Using 0.8.5.12 in debian the import from epicurious.com fails. Import of foodnetwork pages, others is OK. Iseem to have problem only with epicurious.com pages.
oels@debian2:~$ gourmet
/usr/share/gourmet/exporters/printer.py:29: SyntaxWarning: name 'RecRenderer' is assigned to before global declaration
def load_lprprint ():
/usr/share/gourmet/exporters/printer.py:29: SyntaxWarning: name 'SimpleWriter' is assigned to before global declaration
def load_lprprint ():
/usr/share/gourmet/importers/__init__.py:2: DeprecationWarning: Non-ASCII character '\xc3' in file /usr/share/gourmet/importers/rezkonv_importer.py on line 41, but no encoding declared; see http://www.python.org/peps/pep-0263.html for details
import gxml2_importer, rezkonv_importer
(Gourmet Recipe Manager:12545): Gnome-WARNING **: gnome-program.c:1190: cannot load modules after program is initialized
/usr/share/gourmet/GourmetRecipeManager.py:1191: GtkWarning: gtk_progress_set_percentage: assertion `percentage >= 0 && percentage <= 1.0' failed
self.prog.set_fraction(prog)
Escaping Unable to import
Called hide_progress_dialog!
joels@debian2:~$ gourmet
Escaping Unable to import
Called hide_progress_dialog!
Any help/comments appreciated
If you would like to refer to this comment somewhere else in this project, copy and paste the following link:
Got it!
The problem was the way Gourmet detects headers of HTML pages.
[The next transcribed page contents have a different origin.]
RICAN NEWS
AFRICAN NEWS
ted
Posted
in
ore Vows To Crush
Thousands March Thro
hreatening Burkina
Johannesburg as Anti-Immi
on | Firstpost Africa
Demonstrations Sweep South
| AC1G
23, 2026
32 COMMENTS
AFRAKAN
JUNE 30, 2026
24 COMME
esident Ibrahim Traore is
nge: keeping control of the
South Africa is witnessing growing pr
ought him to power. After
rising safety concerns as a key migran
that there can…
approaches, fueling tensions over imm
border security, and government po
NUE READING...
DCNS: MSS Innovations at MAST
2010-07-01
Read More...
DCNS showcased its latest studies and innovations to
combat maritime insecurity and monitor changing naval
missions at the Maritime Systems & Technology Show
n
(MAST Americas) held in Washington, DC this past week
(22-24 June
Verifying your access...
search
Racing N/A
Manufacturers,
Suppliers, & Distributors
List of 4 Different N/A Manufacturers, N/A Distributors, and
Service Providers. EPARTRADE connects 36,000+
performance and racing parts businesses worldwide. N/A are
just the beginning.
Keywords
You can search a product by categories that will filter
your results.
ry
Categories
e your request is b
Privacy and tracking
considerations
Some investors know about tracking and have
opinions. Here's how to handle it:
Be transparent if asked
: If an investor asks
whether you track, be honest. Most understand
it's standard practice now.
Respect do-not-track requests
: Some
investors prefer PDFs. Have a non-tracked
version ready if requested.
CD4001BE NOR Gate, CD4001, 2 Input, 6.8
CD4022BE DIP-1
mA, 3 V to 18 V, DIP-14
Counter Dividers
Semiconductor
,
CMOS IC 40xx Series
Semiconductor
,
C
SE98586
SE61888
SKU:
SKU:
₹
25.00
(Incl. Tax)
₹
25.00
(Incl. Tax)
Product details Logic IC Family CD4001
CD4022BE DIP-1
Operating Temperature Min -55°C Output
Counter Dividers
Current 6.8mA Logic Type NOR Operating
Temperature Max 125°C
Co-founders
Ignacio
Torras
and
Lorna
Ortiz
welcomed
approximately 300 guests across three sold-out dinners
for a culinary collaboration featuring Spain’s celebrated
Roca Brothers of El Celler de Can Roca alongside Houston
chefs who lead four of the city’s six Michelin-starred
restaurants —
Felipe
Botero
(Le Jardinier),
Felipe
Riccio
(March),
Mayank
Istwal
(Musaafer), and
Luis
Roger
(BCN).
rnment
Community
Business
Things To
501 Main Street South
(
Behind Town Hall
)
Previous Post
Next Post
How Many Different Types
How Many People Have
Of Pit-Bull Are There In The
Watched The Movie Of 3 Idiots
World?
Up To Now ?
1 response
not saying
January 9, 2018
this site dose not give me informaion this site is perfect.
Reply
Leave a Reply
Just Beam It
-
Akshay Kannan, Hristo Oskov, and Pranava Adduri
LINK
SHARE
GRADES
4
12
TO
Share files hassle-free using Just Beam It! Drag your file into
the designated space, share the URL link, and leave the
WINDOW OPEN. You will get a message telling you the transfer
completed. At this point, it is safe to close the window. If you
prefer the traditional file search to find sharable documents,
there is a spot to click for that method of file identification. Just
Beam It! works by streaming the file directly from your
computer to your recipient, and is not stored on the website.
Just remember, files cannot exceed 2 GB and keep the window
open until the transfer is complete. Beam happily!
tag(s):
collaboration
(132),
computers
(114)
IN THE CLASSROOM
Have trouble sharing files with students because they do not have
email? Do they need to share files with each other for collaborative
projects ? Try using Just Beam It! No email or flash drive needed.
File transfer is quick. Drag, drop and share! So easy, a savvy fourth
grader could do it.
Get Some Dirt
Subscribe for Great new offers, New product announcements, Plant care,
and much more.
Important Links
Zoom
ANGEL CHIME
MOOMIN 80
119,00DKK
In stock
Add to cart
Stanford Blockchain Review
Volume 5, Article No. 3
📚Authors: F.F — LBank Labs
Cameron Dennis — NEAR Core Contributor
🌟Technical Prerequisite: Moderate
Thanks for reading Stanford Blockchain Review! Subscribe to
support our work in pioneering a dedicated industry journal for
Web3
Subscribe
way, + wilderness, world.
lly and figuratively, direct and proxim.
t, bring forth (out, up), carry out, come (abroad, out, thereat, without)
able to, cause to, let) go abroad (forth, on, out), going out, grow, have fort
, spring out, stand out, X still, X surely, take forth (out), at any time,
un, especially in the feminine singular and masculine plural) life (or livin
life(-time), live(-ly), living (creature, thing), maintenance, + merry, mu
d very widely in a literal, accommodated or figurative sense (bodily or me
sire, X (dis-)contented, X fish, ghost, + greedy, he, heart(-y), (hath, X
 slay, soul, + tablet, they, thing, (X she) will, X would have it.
I'll plan to release the fix shortly. If you'd like to import epicurious pages in the mean time, it's a simple enough fix (1 line) to do yourself:
Goto src/lib/importers/html_importer.py in the source.
Goto line 297
Change the line:
if header == 'text/html':
to
if header.find('html') >= 0:
(keep the indentation as is in the file).
Hopefully this will cause Gourmet not only to recognize pages like Epicurious, which declared their encoding -- text/html;blahblahblah -- but also to recognize xhtml, etc. as html.
Oh -- one more error I found once this was working...
in src/lib/importers/html_plugins/html_helpers.py
@line 35
underneath "def remove_comments...."
add
if not text: return text
This prevents another error.
That biscotti looks good. There's one funny-bit in the import (a <p> tag shows up in the ingredients), but it's functional. Fixing that last bit just means tweaking the ruleset for epicurious, so I'll go ahead and close this bug (a major one), understanding that there are still (and probably always will be) many more minor bugs to fix when it comes to tweaking the webpage scrapers!
Tom
Tom
If you would like to refer to this comment somewhere else in this project, copy and paste the following link:
Sorry, but it didn't work for me unless I pasted the fix wrong.
Also, should I be trying from the regular epicurios page or their "print recipe"=printer friendly page? I've just tried both and neither worked for me.
Assuming eventually that this gets working, and I have confidence it will, my next project would be to get my current Koch-suite/Postgresql recipe database imported, since gourmet has a few nicer features now, particualrly ability to add images.
anyhow, here's my console output now:
joels@debian2:~/Documents/gourmet-0.8.5.12$ gourmet
/usr/lib/python2.3/site-packages/gourmet/GourmetRecipeManager.py:1191: GtkWarning: gtk_progress_set_percentage: assertion `percentage >= 0 && percentage <= 1.0' failed
self.prog.set_fraction(prog)
/usr/lib/python2.3/site-packages/gourmet/reccard.py:1653: GtkWarning: gtk_combo_box_entry_set_text_column: assertion `entry_box->priv->text_column == -1' failed
self.keyBox.set_text_column(0)
Called hide_progress_dialog!
Escaping Error retrieving http://www.epicurious.com/recipes/recipe_views/printer_friendly/102709.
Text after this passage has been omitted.